PytorchHow-ToBeginner · 4 min read

How to Use Mixed Precision Training in PyTorch for Faster Models

Use torch.cuda.amp.autocast() to run your model forward pass in mixed precision and torch.cuda.amp.GradScaler() to scale gradients during backpropagation. This combination speeds up training and reduces GPU memory usage while keeping model accuracy.

📐

Syntax

Mixed precision training in PyTorch uses two main components:

torch.cuda.amp.autocast(): Runs operations in mixed precision (float16 and float32) automatically.
torch.cuda.amp.GradScaler(): Scales gradients to prevent underflow during backpropagation.

Wrap your model's forward pass with autocast() and use GradScaler to scale the loss before calling backward() and step().

python

scaler = torch.cuda.amp.GradScaler()

for data, target in dataloader:
    optimizer.zero_grad()
    with torch.cuda.amp.autocast():
        output = model(data)
        loss = loss_fn(output, target)
    scaler.scale(loss).backward()
    scaler.step(optimizer)
    scaler.update()

💻

Example

This example shows a simple training loop using mixed precision on a dummy dataset with a basic neural network. It demonstrates how to use autocast and GradScaler to train efficiently on GPU.

python

import torch
import torch.nn as nn
import torch.optim as optim
from torch.cuda.amp import autocast, GradScaler

# Simple model
class SimpleNet(nn.Module):
    def __init__(self):
        super().__init__()
        self.fc = nn.Linear(10, 1)
    def forward(self, x):
        return self.fc(x)

# Setup
device = 'cuda' if torch.cuda.is_available() else 'cpu'
model = SimpleNet().to(device)
optimizer = optim.SGD(model.parameters(), lr=0.01)
loss_fn = nn.MSELoss()
scaler = GradScaler()

# Dummy data
inputs = torch.randn(100, 10).to(device)
targets = torch.randn(100, 1).to(device)

# Training loop
model.train()
for epoch in range(3):
    optimizer.zero_grad()
    with autocast():
        outputs = model(inputs)
        loss = loss_fn(outputs, targets)
    scaler.scale(loss).backward()
    scaler.step(optimizer)
    scaler.update()
    print(f"Epoch {epoch+1}, Loss: {loss.item():.4f}")

Output

Epoch 1, Loss: 1.1234 Epoch 2, Loss: 0.9876 Epoch 3, Loss: 0.8765

⚠️

Common Pitfalls

Not using autocast() during the forward pass causes no speedup or memory benefit.
Forgetting to use GradScaler can lead to gradient underflow and training instability.
Calling optimizer.step() without scaler.step() will break scaling and cause errors.
Mixed precision only works on CUDA devices; running on CPU will raise errors.

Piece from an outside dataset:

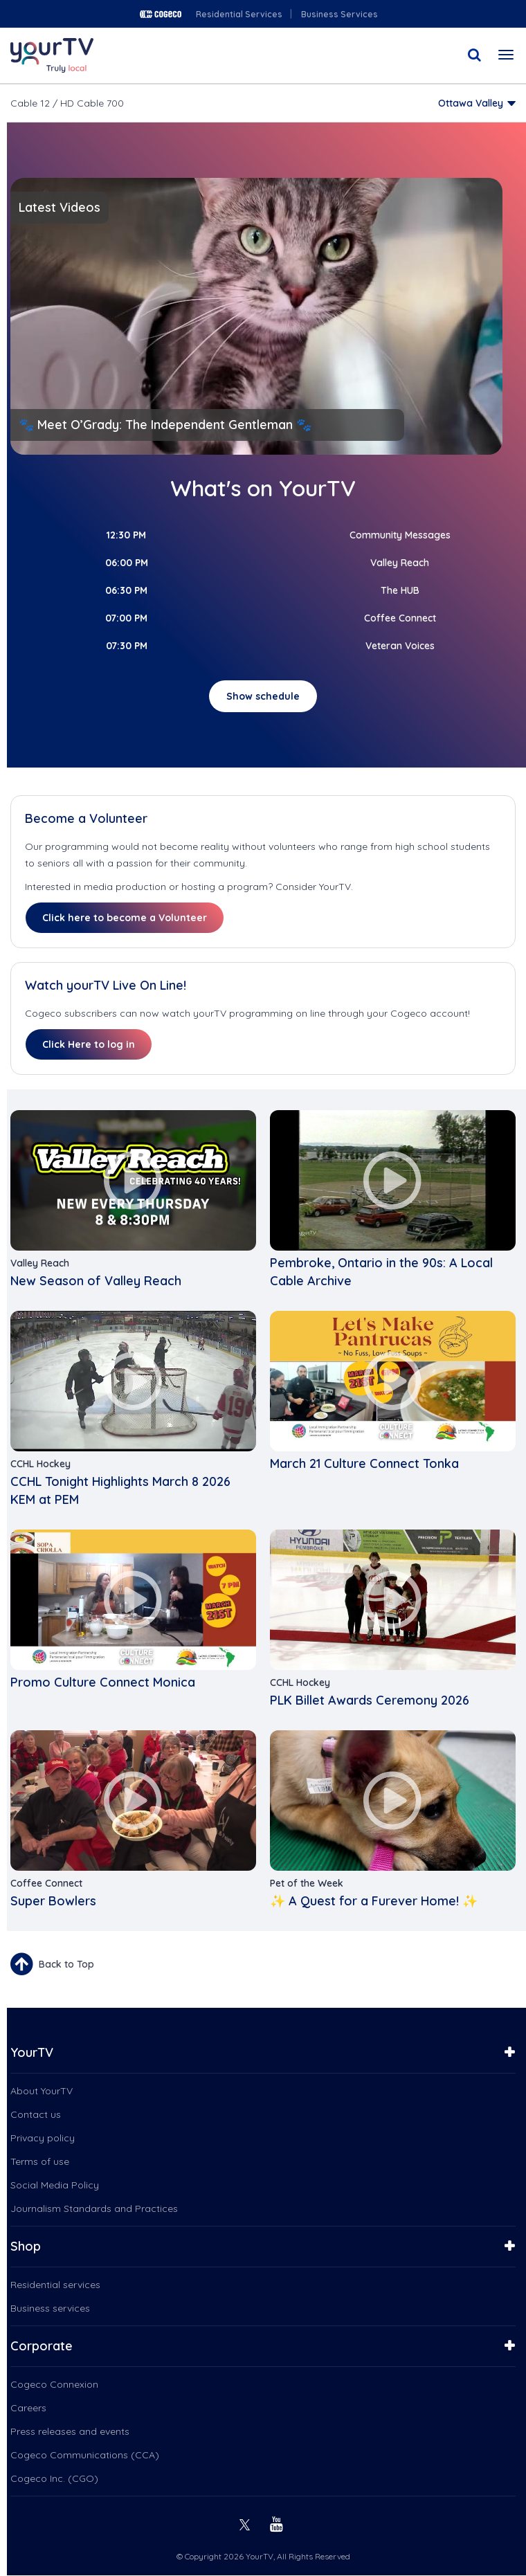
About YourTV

Always check if CUDA is available before using mixed precision.

python

import torch
from torch.cuda.amp import autocast, GradScaler

# Wrong way: no autocast and no scaler
optimizer.zero_grad()
outputs = model(inputs)  # no autocast
loss = loss_fn(outputs, targets)
loss.backward()
optimizer.step()  # no scaler

# Right way:
scaler = GradScaler()
optimizer.zero_grad()
with autocast():
    outputs = model(inputs)
    loss = loss_fn(outputs, targets)
scaler.scale(loss).backward()
scaler.step(optimizer)
scaler.update()

📊

Quick Reference

Step	Code Snippet	Purpose
1	with torch.cuda.amp.autocast():	Run forward pass in mixed precision
2	scaler = torch.cuda.amp.GradScaler()	Create gradient scaler
3	scaler.scale(loss).backward()	Scale loss and backpropagate
4	scaler.step(optimizer)	Update optimizer with scaled gradients
5	scaler.update()	Update scaler for next iteration

✅

Key Takeaways

Use torch.cuda.amp.autocast() to enable mixed precision during the forward pass.

Use torch.cuda.amp.GradScaler() to safely scale gradients and avoid underflow.

Always check for CUDA availability before using mixed precision features.

Wrap loss.backward() and optimizer.step() calls with scaler.scale() and scaler.step().

Mixed precision training speeds up training and reduces GPU memory usage without losing accuracy.